• Extracted data

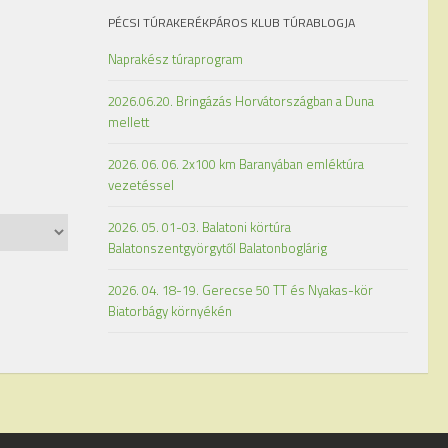
PÉCSI TÚRAKERÉKPÁROS KLUB TÚRABLOGJA
Naprakész túraprogram
2026.06.20. Bringázás Horvátországban a Duna
mellett
2026. 06. 06. 2x100 km Baranyában emléktúra
vezetéssel
2026. 05. 01-03. Balatoni körtúra
Balatonszentgyörgytől Balatonboglárig
2026. 04. 18-19. Gerecse 50 TT és Nyakas-kör
Biatorbágy környékén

• What to do
Only the lines from the one with "2026. 06. 06. 2x100 km Baranyában emléktúra" to the end of the entries above belong in your answer. Retype them exactly.

• Answer to the problem
2026. 06. 06. 2x100 km Baranyában emléktúra
vezetéssel
2026. 05. 01-03. Balatoni körtúra
Balatonszentgyörgytől Balatonboglárig
2026. 04. 18-19. Gerecse 50 TT és Nyakas-kör
Biatorbágy környékén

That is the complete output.